[Items listed in a dataset]
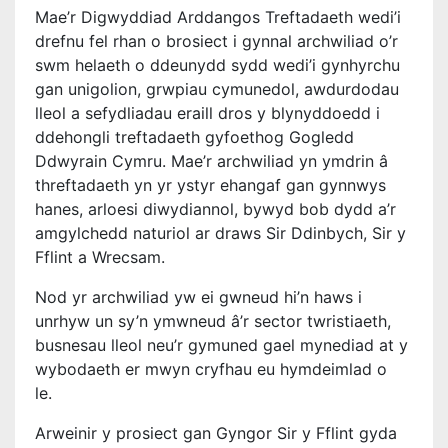
Mae’r Digwyddiad Arddangos Treftadaeth wedi’i
drefnu fel rhan o brosiect i gynnal archwiliad o’r
swm helaeth o ddeunydd sydd wedi’i gynhyrchu
gan unigolion, grwpiau cymunedol, awdurdodau
lleol a sefydliadau eraill dros y blynyddoedd i
ddehongli treftadaeth gyfoethog Gogledd
Ddwyrain Cymru. Mae’r archwiliad yn ymdrin â
threftadaeth yn yr ystyr ehangaf gan gynnwys
hanes, arloesi diwydiannol, bywyd bob dydd a’r
amgylchedd naturiol ar draws Sir Ddinbych, Sir y
Fflint a Wrecsam.
Nod yr archwiliad yw ei gwneud hi’n haws i
unrhyw un sy’n ymwneud â’r sector twristiaeth,
busnesau lleol neu’r gymuned gael mynediad at y
wybodaeth er mwyn cryfhau eu hymdeimlad o
le.
Arweinir y prosiect gan Gyngor Sir y Fflint gyda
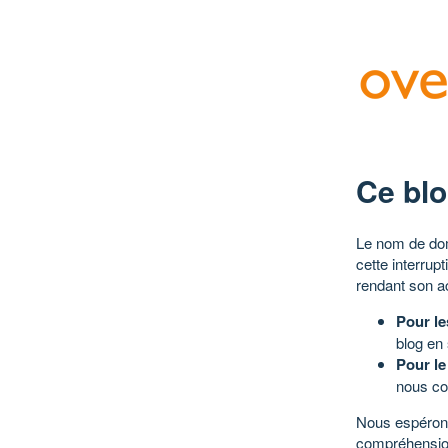
Ce blo
Le nom de dom
cette interrup
rendant son a
Pour le
blog en
Pour le
nous co
Nous espérons
compréhensio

*Activity*:
Would you report every line of the entries above containing the word "wedi"?

*Problem solution*:
Mae’r Digwyddiad Arddangos Treftadaeth wedi’i
swm helaeth o ddeunydd sydd wedi’i gynhyrchu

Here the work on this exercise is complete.